35 feet first clip of 13 all in the black


----------



## Shipwreck (Jan 26, 2006)

Great job  - That's how the P99 shot for me  - If ya find 1 good gun, stick w/ it


----------



## spacedoggy (May 11, 2006)

When I shot my glock 21c I only hit the target once in the lower left corner. These XD's are made for me.


----------



## Hal8000 (May 8, 2006)

Glad to hear (see) it! I don't have an XD, but I might some day... :-D


----------



## Shipwreck (Jan 26, 2006)

I had the same problem w/ every Glock I ever owned except the Glock 34 - for some reason, the lighter trigger that it comes w/ stock fixed that for me.

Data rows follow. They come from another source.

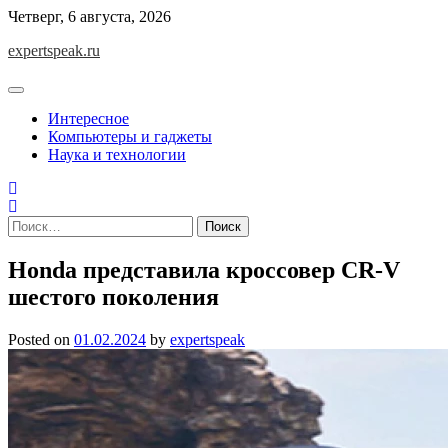
Skip
Четверг, 6 августа, 2026
to
expertspeak.ru
content
Интересное
Компьютеры и гаджеты
Наука и технологии
Найти:
Honda представила кроссовер CR-V
шестого поколения
Posted on
01.02.2024
by
expertspeak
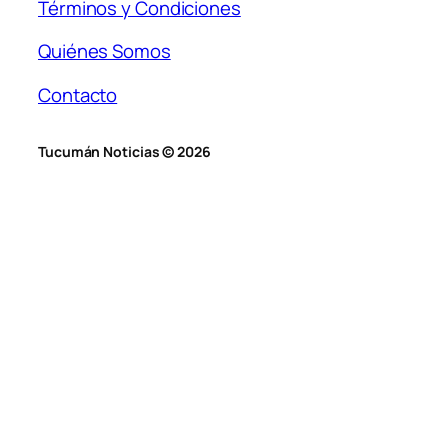
Términos y Condiciones
Quiénes Somos
Contacto
Tucumán Noticias © 2026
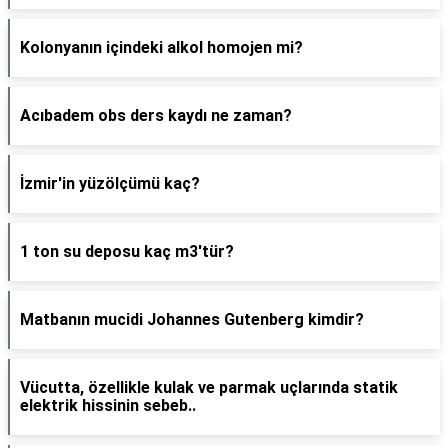
Kolonyanın içindeki alkol homojen mi?
Acıbadem obs ders kaydı ne zaman?
İzmir'in yüzölçümü kaç?
1 ton su deposu kaç m3'tür?
Matbanın mucidi Johannes Gutenberg kimdir?
Vücutta, özellikle kulak ve parmak uçlarında statik
elektrik hissinin sebeb..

I rented an XD once, and I shot it pretty well. I may eventually get one after I work on down the rest of my list 

I shot the XD better than I do the avg Glock too.


----------



## -gunut- (May 8, 2006)

spacedoggy said:


> 35 feet first clip of 13 all in the black


Good shootin! Gotta love a MAGAZINE that holds 13 rounds of .45.

Sorry had to :-D


----------



## Shipwreck (Jan 26, 2006)

If I don't get the HK45 (whenever that comes out), I may buy a .45 XD. I like 1911s, but have had issues w/ several over the years. After forking out $1039 for a TRP earlier this year and having some problems, I don't know if I will spend that much money again on a 1911.

That XD looks nice


----------



## jwkimber45 (May 6, 2006)

-gunut- said:


> spacedoggy said:
> 
> 
> > 35 feet first clip of 13 all in the black
> ...


+1

LOL :-D :-D :-D


----------



## Method (May 6, 2006)

Shipwreck said:


> If I don't get the HK45 (whenever that comes out), I may buy a .45 XD. I like 1911s, but have had issues w/ several over the years. After forking out $1039 for a TRP earlier this year and having some problems, I don't know if I will spend that much money again on a 1911.
> 
> That XD looks nice


I can't wait until the HK45 comes out. It might very well be my first gun in .45....time will tell though. I really hope that it comes out this year and not next. :-D


----------



## Method (May 6, 2006)

100


----------